═══ PROVIDED DATA ═══

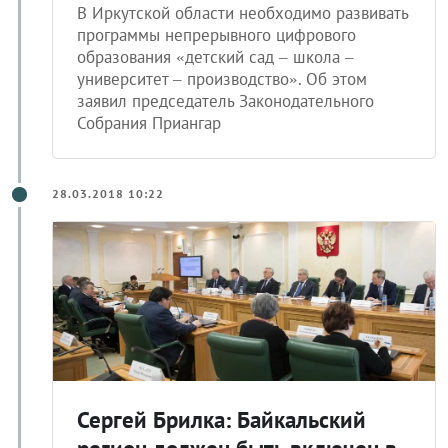
В Иркутской области необходимо развивать
программы непрерывного цифрового
образования «детский сад – школа –
университет – производство». Об этом
заявил председатель Законодательного
Собрания Приангар
28.03.2018 10:22
Сергей Брилка: Байкальский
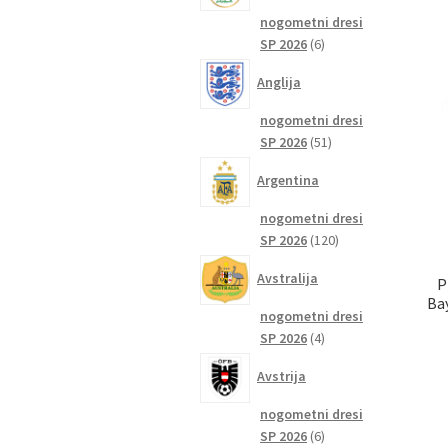
nogometni dresi
6
SP 2026
6
izdelkov
Anglija
nogometni dresi
51
SP 2026
51
izdelkov
Argentina
nogometni dresi
120
SP 2026
120
izdelkov
Avstralija
P
Ba
nogometni dresi
4
SP 2026
4
izdelki
Avstrija
nogometni dresi
6
SP 2026
6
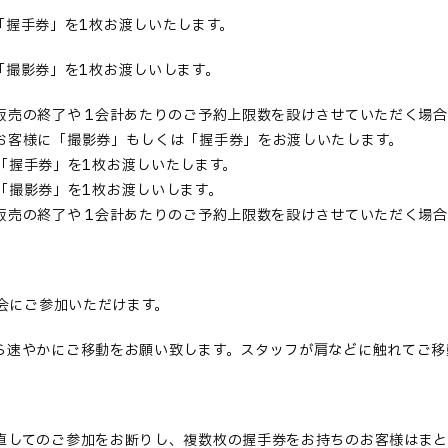
「握手券」を
1
枚お渡しいたします。
「撮影券」を
1
枚お渡しいします。
販売の終了や
1
会計あたりのご予約上限数を設けさせていただく場合
お客様に「撮影券」もしくは「握手券」をお渡しいたします。
込)で「握手券」を1枚お渡しいたします。
込)で「撮影券」を1枚お渡しいします。
販売の終了や 1会計あたりのご予約上限数を設けさせていただく場合
会にご参加いただけます。
ら速やかにご移動をお願い致します。スタッフが肩などに触れてご移
直してのご参加をお断りし、複数枚の握手券をお持ちのお客様はま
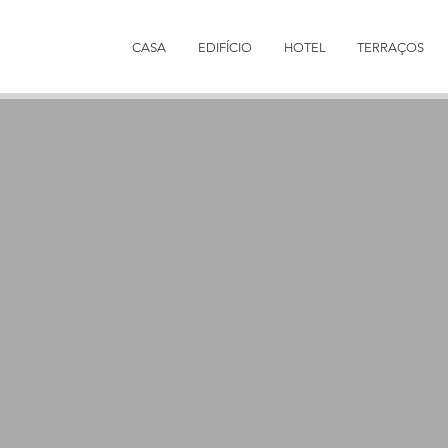
CASA
EDIFÍCIO
HOTEL
TERRAÇOS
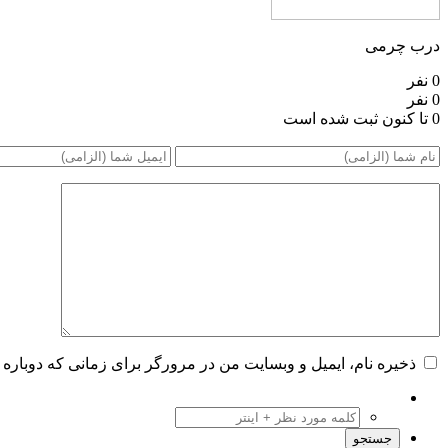
درب چرمی
0 نفر
0 نفر
0 تا کنون ثبت شده است
ذخیره نام، ایمیل و وبسایت من در مرورگر برای زمانی که دوباره 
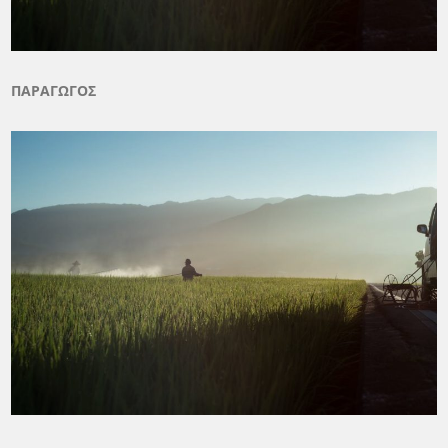
ΠΑΡΑΓΩΓΟΣ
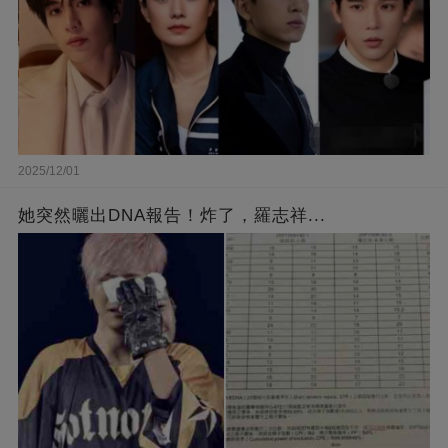
2025/12/01
她突然曬出DNA報告！炸了，羅志祥...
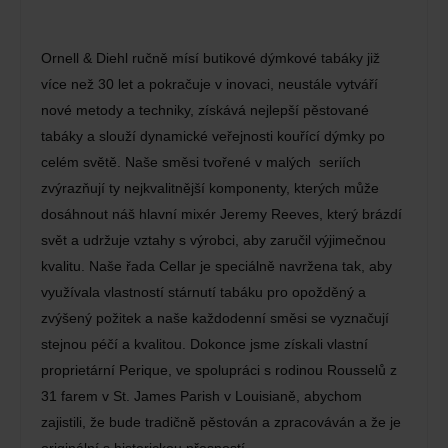
Ornell & Diehl ručně mísí butikové dýmkové tabáky již
více než 30 let a pokračuje v inovaci, neustále vytváří
nové metody a techniky, získává nejlepší pěstované
tabáky a slouží dynamické veřejnosti kouřící dýmky po
celém světě. Naše směsi tvořené v malých seriích
zvýrazňují ty nejkvalitnější komponenty, kterých může
dosáhnout náš hlavní mixér Jeremy Reeves, který brázdí
svět a udržuje vztahy s výrobci, aby zaručil výjimečnou
kvalitu. Naše řada Cellar je speciálně navržena tak, aby
využívala vlastností stárnutí tabáku pro opožděný a
zvýšený požitek a naše každodenní směsi se vyznačují
stejnou péčí a kvalitou. Dokonce jsme získali vlastní
proprietární Perique, ve spolupráci s rodinou Rousselů z
31 farem v St. James Parish v Louisianě, abychom
zajistili, že bude tradičně pěstován a zpracováván a že je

═══

■ DESCRIPTION OF THE TASK: Reproduce all of the entries word for word, skipping any pictures they hold.

■ ANSWER TO THIS EXERCISE:
В Иркутской области необходимо развивать
программы непрерывного цифрового
образования «детский сад – школа –
университет – производство». Об этом
заявил председатель Законодательного
Собрания Приангар
28.03.2018 10:22
Сергей Брилка: Байкальский
nogometni dresi
6
SP 2026
6
izdelkov
Anglija
nogometni dresi
51
SP 2026
51
izdelkov
Argentina
nogometni dresi
120
SP 2026
120
izdelkov
Avstralija
P
Ba
nogometni dresi
4
SP 2026
4
izdelki
Avstrija
nogometni dresi
6
SP 2026
6
「握手券」を
1
枚お渡しいたします。
「撮影券」を
1
枚お渡しいします。
販売の終了や
1
会計あたりのご予約上限数を設けさせていただく場合
お客様に「撮影券」もしくは「握手券」をお渡しいたします。
込)で「握手券」を1枚お渡しいたします。
込)で「撮影券」を1枚お渡しいします。
販売の終了や 1会計あたりのご予約上限数を設けさせていただく場合
会にご参加いただけます。
ら速やかにご移動をお願い致します。スタッフが肩などに触れてご移
直してのご参加をお断りし、複数枚の握手券をお持ちのお客様はま
CASA
EDIFÍCIO
HOTEL
TERRAÇOS
درب چرمی
0 نفر
0 نفر
0 تا کنون ثبت شده است
ذخیره نام، ایمیل و وبسایت من در مرورگر برای زمانی که دوباره 
ΠΑΡΑΓΩΓΟΣ
2025/12/01
她突然曬出DNA報告！炸了，羅志祥...
Ornell & Diehl ručně mísí butikové dýmkové tabáky již
více než 30 let a pokračuje v inovaci, neustále vytváří
nové metody a techniky, získává nejlepší pěstované
tabáky a slouží dynamické veřejnosti kouřící dýmky po
celém světě. Naše směsi tvořené v malých seriích
zvýrazňují ty nejkvalitnější komponenty, kterých může
dosáhnout náš hlavní mixér Jeremy Reeves, který brázdí
svět a udržuje vztahy s výrobci, aby zaručil výjimečnou
kvalitu. Naše řada Cellar je speciálně navržena tak, aby
využívala vlastností stárnutí tabáku pro opožděný a
zvýšený požitek a naše každodenní směsi se vyznačují
stejnou péčí a kvalitou. Dokonce jsme získali vlastní
proprietární Perique, ve spolupráci s rodinou Rousselů z
31 farem v St. James Parish v Louisianě, abychom
zajistili, že bude tradičně pěstován a zpracováván a že je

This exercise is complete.